In June, 1893, he graduated from the Kansas University Law School where he secured his Doctor of Laws degree. He had to live on slender means while in the university at Lawrence, and he cooked his own meals and cared for his own room. In July, 1893, he began his practice at Fort Scott, where he remained three years. He also taught commercial law in the Kansas Normal College at Fort Scott with about one hundred pupils under him, and while there he also took a full course in the Kansas Normal College and graduated with the degree of Bachelor of Oratory. For one year of his residence at Fort Scott he was venerable counsel of the Modern Woodmen of America.
Returning in 1896 to Columbus, where he had spent most of his early years of trial and testing, he was nominated for the office of county attorney in July of the same year, and was elected and served two terms. During the latter part of his second term he secured fifty-six convictions out of fifty-eight cases in the district court. On the expiration of his second term he went to the Columbian University at Washington, D. C., and at the end of his post-graduate studies received the degree of Master of Laws. There were 700 students in the school, and a special honor was paid Mr. Stephens when he was chosen by his class as its representative in the final public debate.
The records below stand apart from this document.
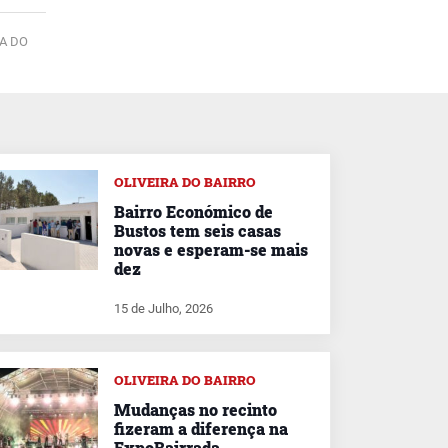
RA DO
OLIVEIRA DO BAIRRO
Bairro Económico de
Bustos tem seis casas
novas e esperam-se mais
dez
15 de Julho, 2026
OLIVEIRA DO BAIRRO
Mudanças no recinto
fizeram a diferença na
ExpoBairrada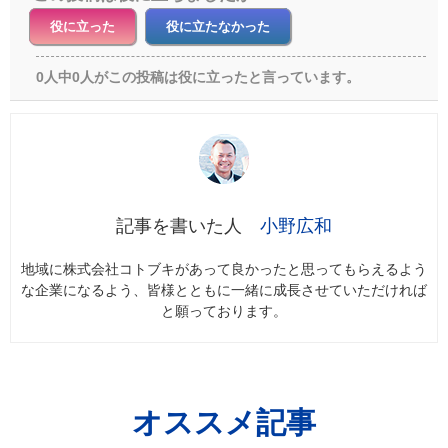
役に立った
役に立たなかった
0人中0人がこの投稿は役に立ったと言っています。
小野広和
地域に株式会社コトブキがあって良かったと思ってもらえるよう
な企業になるよう、皆様とともに一緒に成長させていただければ
と願っております。
オススメ記事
After returning from Washington Mr. Stephens practiced at Columbus until July, 1905, when a little daughter’s health took the family west, where he spent the greater part of four years until his child was cured. After he came back to Columbus he was appointed to fill an unexpired term as county attorney, an office from which he resigned in February, 1912, to devote himself to private practice. It is said that Mr. Stephens was the second man in the history of Cherokee County to fill the position of county attorney three terms. He is a successful lawyer, and a man of public spirit in all that concerns the best interests of his town, county and state. Politically he is a democrat and had given much of his time on the stump.